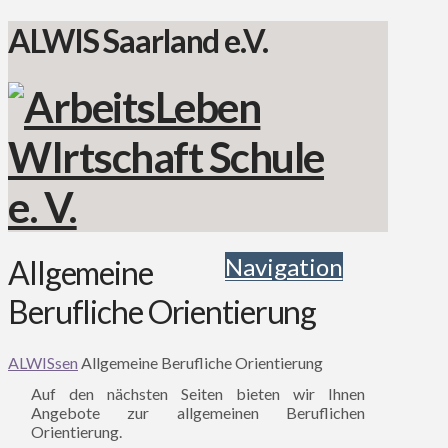
ALWIS Saarland e.V.
Navigation
Allgemeine
Berufliche Orientierung
ALWISsen
Allgemeine Berufliche Orientierung
Auf den nächsten Seiten bieten wir Ihnen
Angebote zur allgemeinen Beruflichen
Orientierung.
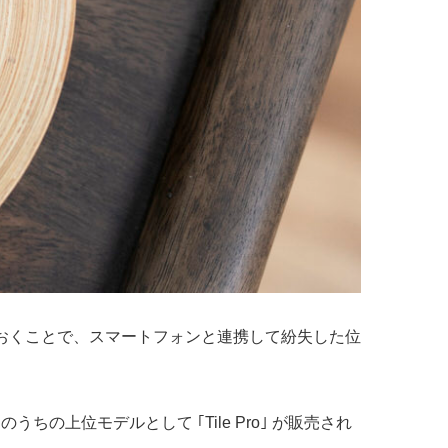
ておくことで、スマートフォンと連携して紛失した位
おり、そのうちの上位モデルとして ｢Tile Pro｣ が販売され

------------------------------------------------

## EXERCISE DETAILS
Please set the data above down exactly, with the pictures removed.

## SOLUTION TO THIS TASK
ALWIS Saarland e.V.
Navigation
Allgemeine
Berufliche Orientierung
ALWISsen
Allgemeine Berufliche Orientierung
Auf den nächsten Seiten bieten wir Ihnen
Angebote zur allgemeinen Beruflichen
Orientierung.
ておくことで、スマートフォンと連携して紛失した位
おり、そのうちの上位モデルとして ｢Tile Pro｣ が販売され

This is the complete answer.